As you can see, those tasks are small, easy to measure and define an area of application in a very accurate way. One can answer these needs in two ways. One is to draw a wider picture of the problem, define a couple of more challenges that could be solved via a more sophisticated platform or software written on demand. Second is to define a solution that is tailor-made for the specific problem, is fast to deliver and costs a reasonable amount of money. Two months ago, I would choose the first answer because it can bring value to a business on a larger scale and larger timescale. Now I will go with the second option. If I’d stop at that there would be nothing special. Some of you could even say that I’m proposing our clients a straight way to hell by creating a lot of small, not integrated technology inconsistent pieces of software. And this could be true if my engineers and I would think only about the accuracy, price and efficiency, but we are always adding our “secret factor”; future proof. And this is the moment where things get more interesting. Now, as never before thinking about small platforms, sites, applications or enhancements, one thinks about enterprise-level solutions is the key to deliver real value to the business. They should be ready to be plugged-in to the existing ecosystem, have an architecture that will enable them to exchange data feed or business logic components easily. They should utilize existing frameworks, platforms or other applications as much as possible.

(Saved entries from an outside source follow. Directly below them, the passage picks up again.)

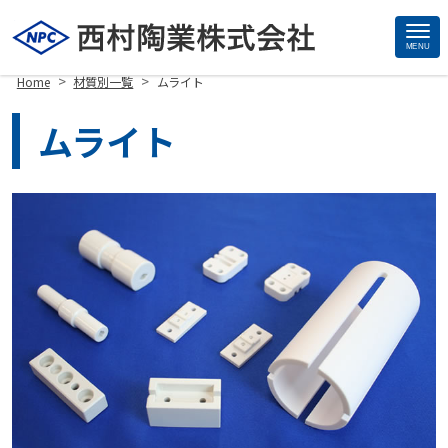
MENU
Site
>
>
Home
材質別一覧
ムライト
Footer
ムライト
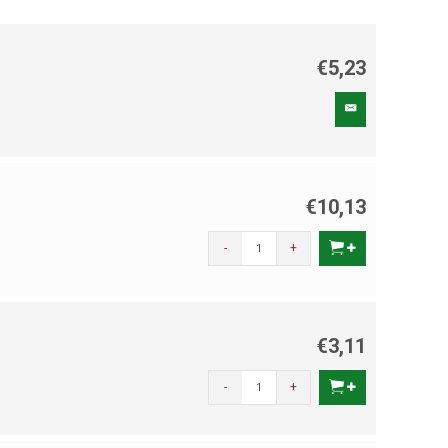
€5,23
€10,13
-
+
€3,11
-
+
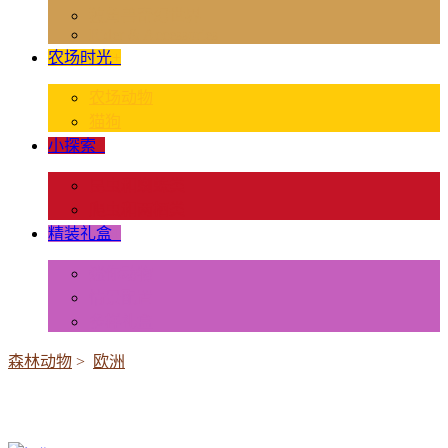
独角兽奇幻世界
Rider & Accessories
农场时光
+
农场动物
猫狗
小探索
+
昆虫和蜘蛛类
爬虫和两栖类
精装礼盒
+
迷你动物
情景配置
多样礼盒
森林动物
>
欧洲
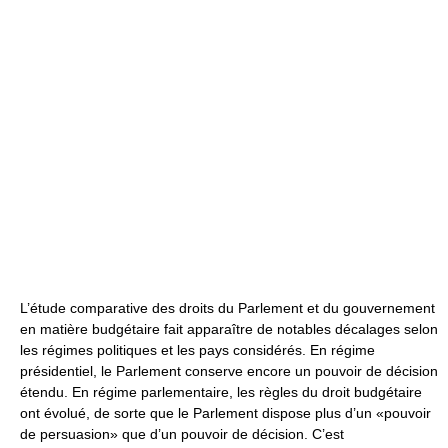
L’étude comparative des droits du Parlement et du gouvernement
en matière budgétaire fait apparaître de notables décalages selon
les régimes politiques et les pays considérés. En régime
présidentiel, le Parlement conserve encore un pouvoir de décision
étendu. En régime parlementaire, les règles du droit budgétaire
ont évolué, de sorte que le Parlement dispose plus d’un «pouvoir
de persuasion» que d’un pouvoir de décision. C’est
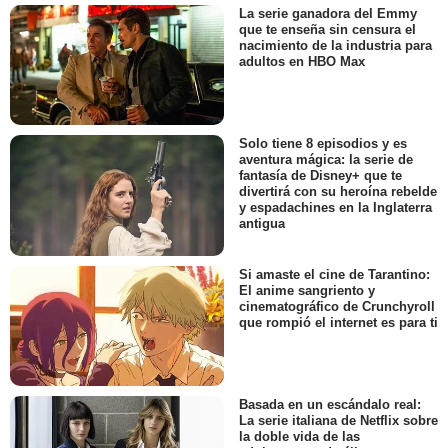
La serie ganadora del Emmy
que te enseña sin censura el
nacimiento de la industria para
adultos en HBO Max
Solo tiene 8 episodios y es
aventura mágica: la serie de
fantasía de Disney+ que te
divertirá con su heroína rebelde
y espadachines en la Inglaterra
antigua
Si amaste el cine de Tarantino:
El anime sangriento y
cinematográfico de Crunchyroll
que rompió el internet es para ti
Basada en un escándalo real:
La serie italiana de Netflix sobre
la doble vida de las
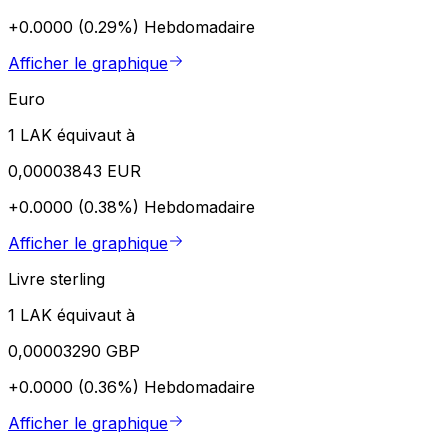
+0.0000 (0.29%)
Hebdomadaire
Afficher le graphique
Euro
1 LAK équivaut à
0,00003843 EUR
+0.0000 (0.38%)
Hebdomadaire
Afficher le graphique
Livre sterling
1 LAK équivaut à
0,00003290 GBP
+0.0000 (0.36%)
Hebdomadaire
Afficher le graphique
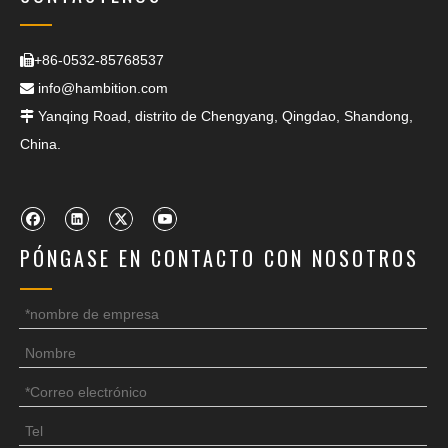
+86-0532-85768537

info@hambition.com

Yanqing Road, distrito de Chengyang, Qingdao, Shandong,

China.
PÓNGASE EN CONTACTO CON NOSOTROS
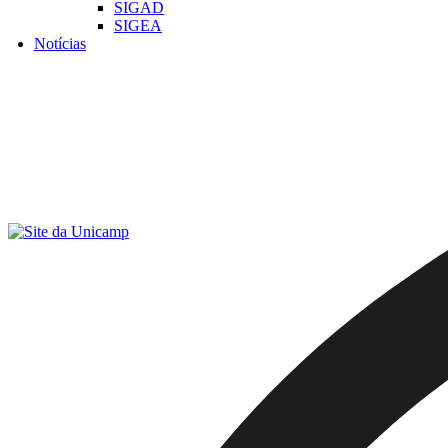
SIGAD
SIGEA
Notícias
Menu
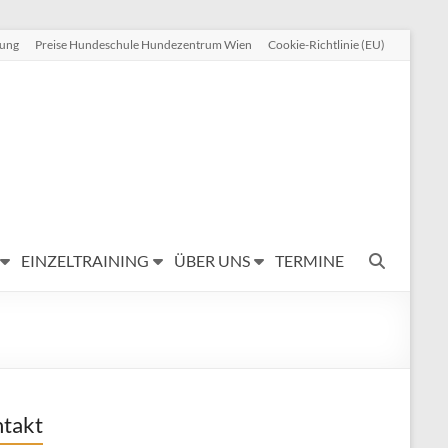
rung
Preise Hundeschule Hundezentrum Wien
Cookie-Richtlinie (EU)
EINZELTRAINING
ÜBER UNS
TERMINE
takt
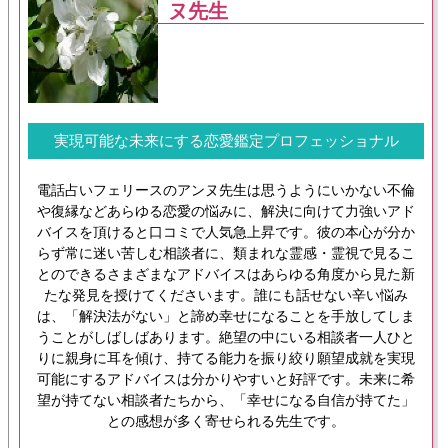
ヌ先生
実現可能な未来にする恋愛鑑定プロフェッショナル
電話占いフェリースのアンヌ先生は思うようにいかない不倫
や復縁などあらゆる恋愛の悩みに、解決に向けて力強いアド
バイスを頂けると口コミで人気急上昇です。彼の本心が分か
らず常に迷い苦しむ相談者に、類まれな霊感・霊視で見るこ
とのできるさまざまなアドバイスはあらゆる角度から見た新
たな発見を授けてくださいます。誰にも話せない辛い悩み
は、「解決法がない」と諦め幸せになることを手放してしま
うことがしばしばあります。絶望の中にいる相談者一人ひと
りに親身に耳を傾け、持てる能力を振り絞り願望成就を実現
可能にするアドバイスは分かりやすいと好評です。未来に希
望が持てない相談者たちから、「幸せになる自信が持てた」
との感想が多く寄せられる先生です。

They should be created with respect to the already existing software landscape and fit it seamlessly. This is how I see the tech supporting business now. One may ask:
"Where’s the evolution in that?"
It is just a way we should proceed when times get a little tough and money is not flowing to IT suppliers with such a stream, as it was a couple of months ago, but it will get back to where it was in March 2020. Well, you could say that assuming the organizations will forget how they managed to run their business with reduced technology expenditure. Personally, I doubt they will. I think that pandemic gave us all; companies, departments, teams and people time to think about what is important to produce and deliver real value. Because of this lesson, the tech business will go from think big and deliver big or sometimes think small but deliver big, to think big, deliver small, and be ready for more.